Katil 301 – Mörder 301 – gemeint ist der Paragraph 301 des türkischen Strafgesetzbuches, der die „Herabwürdigung des Türkentums“ unter Strafe stellt. Unter dieser Anklage stand Hrant Dink in seinem letzten Prozess. Foto: Saban Dayanan

Heute vor 10 Jahren wurde Hrant Dink, Herausgeber der armenisch-türkischen Wochenzeitung AGOS in Istanbul erschossen. Auch im zehnten Jahren der Ermordung sind die Drahtzieher dieses politischen Mordes noch immer nicht zur Rechenschaft gezogen. Von unserem Gastautor Ilias Kevork Uyar.

Der armenische Journalist und Menschenrechtsaktivist wurde am 19. Januar 2007 auf offener Straße kaltblütig erschossen. Was viele befürchtet hatten, wurde wahr. Hrant wurde umgebracht, seine Gedanken wurden zu gefährlich.

Vorausgegangen war eine lange, öffentliche Treibjagd auf ihn. Unverhohlene Drohungen von Nationalisten, mediale Kampagnen, die ihn als Landesverräter, als Feind der Türken zur Zielscheibe abstempelten, wurden immer lebensbedrohlicher. Die Justiz tat ihr Übriges, nationalistische Staatsanwälte überzogen Dink mit Prozessen nach dem Paragraph 301 des türkischen Strafgesetzbuches, der die „Herabwürdigung des Türkentums“ unter Strafe stellt. Unter dieser Anklage stand Hrant Dink in seinem letzten Prozess, wegen eines Artikels, den er in der AGOS veröffentlicht hatte. Die Wochenzeitung AGOS hatte er 1996 gegründet. Sie war etwas Besonderes, erschien sie doch auf Türkisch und Armenisch; in der Redaktion arbeiten Armenier, Türken, Kurden gemeinsam. In der AGOS erschienen offene und mutige Artikel, welche die Diskriminierungen ansprachen und historische Aufklärungsarbeit leisteten.
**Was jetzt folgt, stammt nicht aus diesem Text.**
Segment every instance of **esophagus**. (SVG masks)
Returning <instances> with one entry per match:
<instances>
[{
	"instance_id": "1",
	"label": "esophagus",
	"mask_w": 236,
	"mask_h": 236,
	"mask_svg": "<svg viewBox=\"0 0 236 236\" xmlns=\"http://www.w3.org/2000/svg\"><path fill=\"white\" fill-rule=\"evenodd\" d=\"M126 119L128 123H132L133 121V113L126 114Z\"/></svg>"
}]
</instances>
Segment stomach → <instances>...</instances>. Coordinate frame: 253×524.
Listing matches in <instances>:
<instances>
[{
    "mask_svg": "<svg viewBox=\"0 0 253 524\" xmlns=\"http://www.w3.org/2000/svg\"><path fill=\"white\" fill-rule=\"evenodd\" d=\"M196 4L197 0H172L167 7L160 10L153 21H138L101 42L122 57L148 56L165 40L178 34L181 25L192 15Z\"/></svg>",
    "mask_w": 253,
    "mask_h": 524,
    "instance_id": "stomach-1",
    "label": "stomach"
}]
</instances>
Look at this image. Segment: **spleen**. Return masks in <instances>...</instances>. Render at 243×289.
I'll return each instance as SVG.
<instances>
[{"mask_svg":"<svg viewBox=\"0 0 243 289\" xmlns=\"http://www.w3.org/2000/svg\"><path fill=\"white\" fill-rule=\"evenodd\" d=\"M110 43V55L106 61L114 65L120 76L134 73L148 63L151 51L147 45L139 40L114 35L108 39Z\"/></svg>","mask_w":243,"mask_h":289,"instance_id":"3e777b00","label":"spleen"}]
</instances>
Obwohl in der Auflage klein bekam die AGOS eine immense Breitenwirkung, nicht zuletzt wegen des charismatischen, meinungsstarken und wortgewaltigen Hrant Dink. Er gab der armenischen Gemeinde in der Türkei eine Stimme und wurde zugleich zum Sprachrohr der Verfolgten und Unsichtbaren. Für seine Verdienste und seines Engagements für Menschenrechte, Meinungs- und Pressefreiheit in der Türkei wurde er mehrfach ausgezeichnet, so unter anderem 2006 mit dem Henri-Nannen-Preis.

„Derin“den Vurulduk – ein Wortspiel: kann vordergründig mit „Tief betroffen“ übersetzt werden, meint aber „Aus der Tiefe erschossen“ hinweisend auf die Urheber des Mordes. Gemeint ist der sogenannte „Tiefe Staat“, verdeckt operierende, illegitime Einheiten des Staates.
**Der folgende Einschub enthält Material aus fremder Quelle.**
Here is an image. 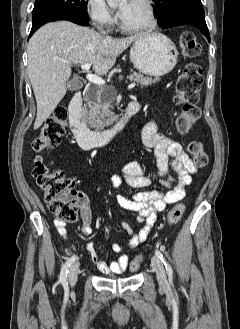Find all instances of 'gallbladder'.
I'll use <instances>...</instances> for the list:
<instances>
[{
    "instance_id": "gallbladder-1",
    "label": "gallbladder",
    "mask_w": 240,
    "mask_h": 329,
    "mask_svg": "<svg viewBox=\"0 0 240 329\" xmlns=\"http://www.w3.org/2000/svg\"><path fill=\"white\" fill-rule=\"evenodd\" d=\"M81 87V82L78 81L76 78H74L73 80H70L68 83H67V88L70 90V91H75L77 89H79Z\"/></svg>"
}]
</instances>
Nationale Tabus wurden in der AGOS nicht ausgeklammert: Dink sprach offen vom Völkermord, dessen Opfer sein Volk geworden war. Er deckte auf, dass die Stieftochter des Staatsgründers ein armenisches Waisenkind war, das seine Eltern im Völkermord verloren hatte. Hrant Dink geriet dadurch immer mehr in den Fokus radikal-nationalistischer Kräfte.

Am 19. Januar 2007 wurde Hrant Dink mit drei Schüssen auf seinen Kopf hinterrücks vor seinem Redaktionsgebäude von dem noch minderjährigen Ogun Samast, einem rechtsradikalen Nationalisten, ermordet.

Die Ermordung Hrant Dinks löste eine unerwartete und bis dahin noch nie dagewesene Reaktion in der Bevölkerung aus.

Wut, Empörung, Solidarität, Ohnmacht brachten viele Menschen zueinander: Menschen aller Konfessionen, aller sozialen Schichten und aus einem breiten politischen Spektrum solidarisierten sich mit dem Ermordeten. Seine Beisetzung war etwas noch nie Dagewesenes. Hunderttausende Menschen gingen auf die Straße, es wurde kein Staatsbegräbnis, sondern ein Volksbegräbnis, für den Armenier.

Die bislang als Schimpfwort verwendete Bezeichnung „Armenier“ wurde zur Losung dieser Menschen: „Wir sind alle Hrant Dink“ und „Wir sind alle Armenier“. Mit diesen Bannern auf Armenisch, Kurdisch und Türkisch bekannten sich Hunderttausende zu den Werten, wegen denen Hrant Dink ermordet wurde.

Das war in der langen Reihe der politischen Morde in der Türkei ein Novum. So wie Hrant Dinks Rolle ein Novum war, als Brückenbauer, der Tabus hinterfragte, der gesellschaftliche Trennungen aufbrechen wollte, fernab der nationalen, ethischen und religiösen Fraktionen. Oder wie er es selbst beschrieb:

„Ich bin ein Bürger der Türkei und gehöre zu diesem Land, ich bin Armenier, und ich bin bis auf die Knochen Anatolier. Ich habe mit meinem Land geweint, als es wegen Sivas in Tränen ausgebrochen ist. Und als mein Land mit kriminellen Politikbanden gerungen hat, rang ich mit. Ich will und kann mein Schicksal nicht vom Kampf für mehr Freiheit in diesem Land trennen. Für die Rechte, die ich genieße, habe ich ein Preis gezahlt, und für die Rechte, die ich will, zahle ich diesen Preis noch heute!“

Die Blaupause eines politischen Mordes wird auch im Fall Dink deutllich. Der Todesschütze wurde schnell gefasst. Vielen war jedoch klar, dass der 17-jährige Attentäter kein Einzeltäter gewesen sein konnte.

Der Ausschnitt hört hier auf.